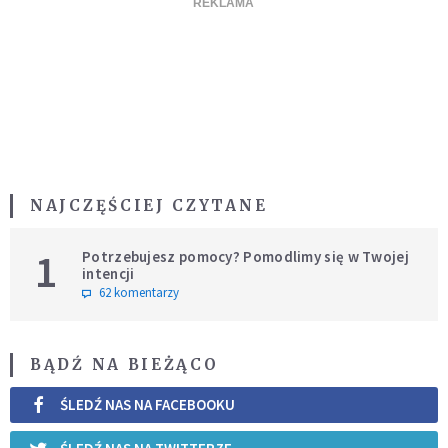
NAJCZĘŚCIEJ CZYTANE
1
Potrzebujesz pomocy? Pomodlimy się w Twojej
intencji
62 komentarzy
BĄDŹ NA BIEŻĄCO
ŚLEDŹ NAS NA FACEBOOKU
--
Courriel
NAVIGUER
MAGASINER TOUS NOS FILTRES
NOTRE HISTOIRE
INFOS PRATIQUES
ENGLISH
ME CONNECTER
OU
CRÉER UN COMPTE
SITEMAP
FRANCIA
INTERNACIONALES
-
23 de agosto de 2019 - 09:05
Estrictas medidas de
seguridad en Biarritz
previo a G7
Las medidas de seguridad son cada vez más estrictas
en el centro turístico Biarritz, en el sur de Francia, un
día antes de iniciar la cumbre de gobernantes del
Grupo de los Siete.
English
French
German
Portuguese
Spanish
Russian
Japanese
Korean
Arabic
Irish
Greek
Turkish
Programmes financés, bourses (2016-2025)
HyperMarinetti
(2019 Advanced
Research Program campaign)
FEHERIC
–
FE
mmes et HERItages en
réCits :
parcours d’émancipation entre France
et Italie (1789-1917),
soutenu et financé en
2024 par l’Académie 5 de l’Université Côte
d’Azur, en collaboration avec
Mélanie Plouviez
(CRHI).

» **ACTIVITY**:
Extract the lines of the preceding material that run from the line with "NAJCZĘŚCIEJ CZYTANE" through the line with "ŚLEDŹ NAS NA FACEBOOKU", inclusive, reproducing them exactly and adding nothing.

» **TASK ANSWER**:
NAJCZĘŚCIEJ CZYTANE
1
Potrzebujesz pomocy? Pomodlimy się w Twojej
intencji
62 komentarzy
BĄDŹ NA BIEŻĄCO
ŚLEDŹ NAS NA FACEBOOKU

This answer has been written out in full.